I AM FAR TOO UNGRATEFUL: I do not respect my body by not taking care of it. My Body that is to be treated as a temple for my soul to reside is used as fat storage go down.
SCARY SIDE EFFECTS: Every time I try to make some changes my mind starts playing a horror scene in future. It is difficult to admit but yes my main fear of losing so much weight and changing my body shape is the fear of getting all the side effects that may come with weight loss i.e. Lines and wrinkles, loose skin, cellulites, stretch marks, saggy boobs, small butt, etc etc. I love the size of my assets Is it worth taking the risk of losing the size of them? I really love my younger looking, smooth skin, too well for my age. I don’t want to lose the freshness and youthfulness of my face.
After brutally scanning the excuses and fears I came to a conclusion that all the perfectionism, procrastination and excuses are different forms of fear of change.
We are so resistance to Change because change brings unknown fears. Change is scary, horrible, annoying frustrating, change makes our hearts sink. Change is uncomfortable, unpleasant, risky and unpredictable. Change brings Fear of failure, fear of success. Right?
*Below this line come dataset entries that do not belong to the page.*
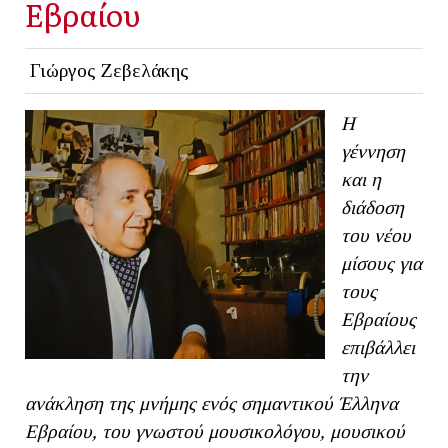
Εβραίου
Γιώργος Ζεβελάκης
Η
γέννηση
και η
διάδοση
του νέου
μίσους για
τους
Εβραίους
επιβάλλει
την
ανάκληση της μνήμης ενός σημαντικού Έλληνα
Εβραίου, του γνωστού μουσικολόγου, μουσικού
But don’t we get use to a change if there is no way out? I think only unplanned, unexpected change is scary.
Fear resides in mind. It’s the mind that prevents me from changes.
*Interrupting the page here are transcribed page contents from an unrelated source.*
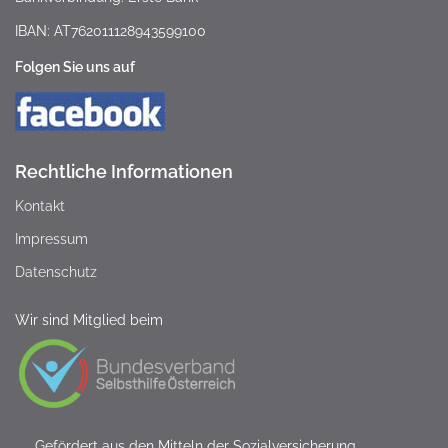
IBAN: AT762011128943599100
Folgen Sie uns auf
Rechtliche Informationen
Kontakt
Impressum
Datenschutz
Wir sind Mitglied beim
Gefördert aus den Mitteln der Sozialversicherung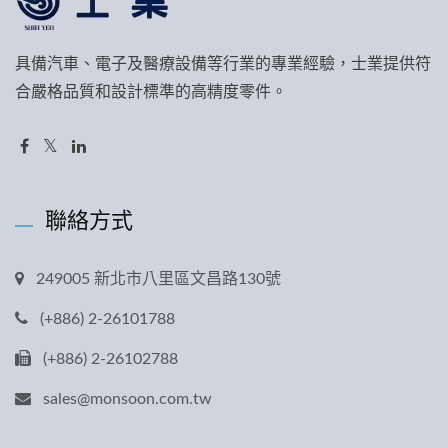
具備汽車、電子及醫療設備等行業的專業經驗，士業提供符
合嚴格品質和設計標準的高精度零件。
聯絡方式
249005 新北市八里區文昌路130號
(+886) 2-26101788
(+886) 2-26102788
sales@monsoon.com.tw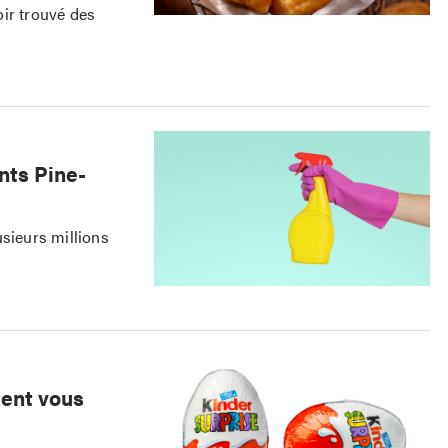
oir trouvé des
nts Pine-
usieurs millions
ient vous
There is a history of many failed attempts achieving this goal on my own. Therefore I decided to go public, and challenge myself .My mind started throwing fears and doubts ,what if I failed to achieve my goal, what if I end up with a red face in front of my readers so it’s better I do not make it public.
But I am ignoring it by seeking support of like minded people online and having fun while achieving my goal. I will find buddies and we can achieve goals together.
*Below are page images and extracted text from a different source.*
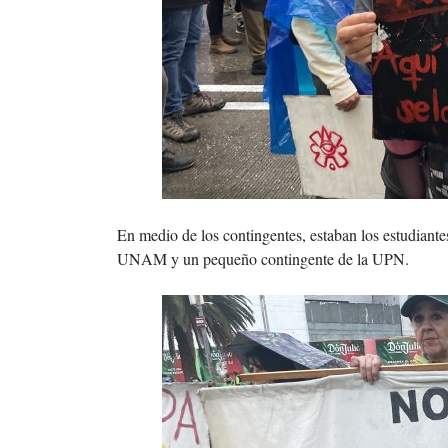
En medio de los contingentes, estaban los estudiant
UNAM y un pequeño contingente de la UPN.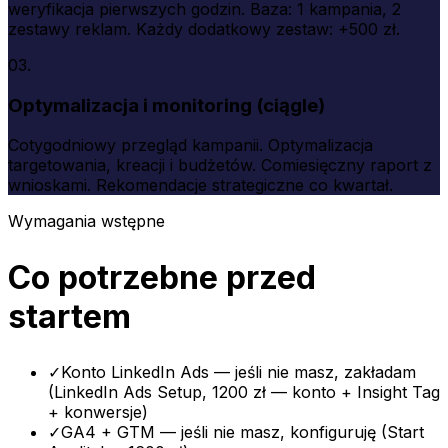
weryfikacja pierwszych godzin. Baza: 1 kampania, 2
zestawy reklam. Każdy dodatkowy zestaw: +500 zł.
03.
Optymalizacja i monitoring (ciągle)
Cotygodniowy przegląd kampanii. Optymalizacja
targetowania, kreacji i budżetów. Comiesięczny raport z
wnioskami. Rekomendacje strategiczne co kwartał.
Wymagania wstępne
Co potrzebne przed
startem
✓
Konto LinkedIn Ads — jeśli nie masz, zakładam
(LinkedIn Ads Setup, 1200 zł — konto + Insight Tag
+ konwersje)
✓
GA4 + GTM — jeśli nie masz, konfiguruję (Start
I don’t want to live a mediocre life with fears and regrets of not doing something amazing.
If Ye Are Prepared Ye Shall Not Fear!
Mind is a muscle that can be trained. The negative data can be replaced with the new and positive data. Every time we try to change any established pattern of behavior or try to do something new. It makes us feel uncomfortable both on emotional and physical level. To keep us safe, like a magnet it pulls us back in our comfort zones. But if we convince the mind that this change will bring, health, wealth happiness etc. It will become a great partner in success.
Replacing fear with hope, faith, peace and love.
Change is human nature.It trigger opportunities, progress, and possibilities, Change can be a wonderful thing if it is planned. It brings excitement and colours in life.
I am Switching excuses and procrastination with ACTIONS WITH PASSION.
My Change is going to be beautiful, it’s going to be sexy, and it’s going to be passionate. It’s going to be wonderful; it’s going to be fabulous, because my change is coming from a place of love not fear.
Conclusion and determinations
I will never be ready. So I rather do it 180°c because there will never be a perfect time, there will never be a perfect formula. The words Losing weight or going on a diet are too generic, too boring. I do not feel any butterflies in my tummy.
I am starting to design my body from now. Now is the only fact. Whatever is available in now I am going to utilize it and see how I make progress in 2-4-8-12-24-36- 48 and 52 weeks. This time when I am thinking of changing and designing my body I feel a river of joy flowing within my body. I know I will make it happen. I am getting bundles of dopamine, endorphins, and serotonin and god knows how many more happy chemical reactions in my body.
I feel ecstasy and excitement just thinking about my new body.
And as I set my life on fire for this change I am seeking the support of those who can fan my flames.
This is one more blog in the world. Thanks for reading.